Snippets from an article in today's "Observer",
Sun.19th April, by Will Hutton.
Will Hutton is a well-known commentator on
political and economic issues and (I.M.O.)
usually makes pretty good sense.
"For this recession is palpably the result of the
collapse of what was, in effect, a gigantic pyramid debt selling scheme. The City's (i.e. London's) rise was feted
by politicians across the political spectrum,.......
confusing Ponzi finance as innovation and creativity.
"The desire to stick to orthodoxy, though, is very
strong, even if it has ended in disaster.
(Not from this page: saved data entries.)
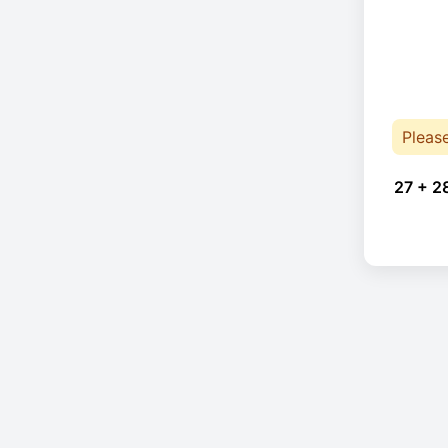
Pleas
27 + 2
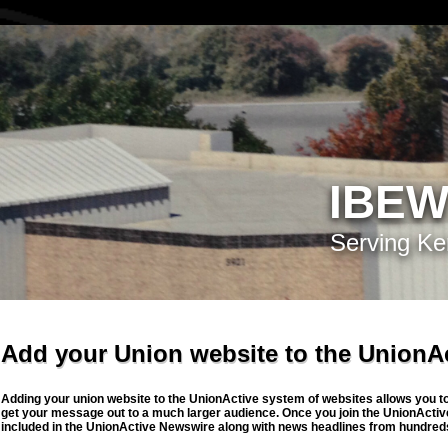
IBEW
Serving Ke
Add your Union website to the UnionA
Adding your union website to the UnionActive system of websites allows you to 
get your message out to a much larger audience. Once you join the UnionActive
included in the UnionActive Newswire along with news headlines from hundreds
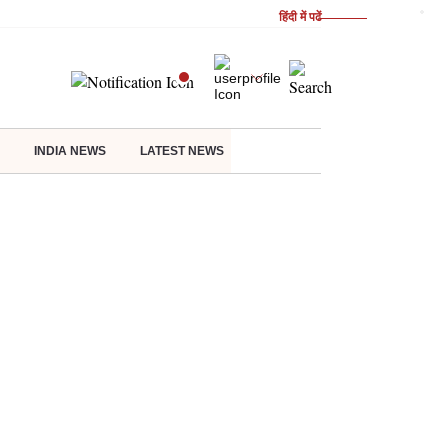
हिंदी में पढें
INDIA NEWS
LATEST NEWS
What is
striking about the last 20 months is how unwilling bankers, regulators, officials and ministers have been
to accept that the free market of the last 30 years is redundant, intellectually and financially.
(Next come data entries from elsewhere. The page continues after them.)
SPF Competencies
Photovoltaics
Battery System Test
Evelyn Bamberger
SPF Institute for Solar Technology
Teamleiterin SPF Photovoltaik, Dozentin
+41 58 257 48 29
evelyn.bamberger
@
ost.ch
"Nor have the bankrs really learnt any lessons.
In the US, Goldman Sachs and JP Morgan Chase
want to pay off the US government's investment
and get back to what they were doing, the state
that created the crisis.So do their British
counterparts.
"We need the state to build a banking system that
supports enterprise and innovation, rather than
making fortunes for its personnel from gigantic
Ponzi schmes.
"THE OLD BUSINESS MODEL IS BUST." (my caps.)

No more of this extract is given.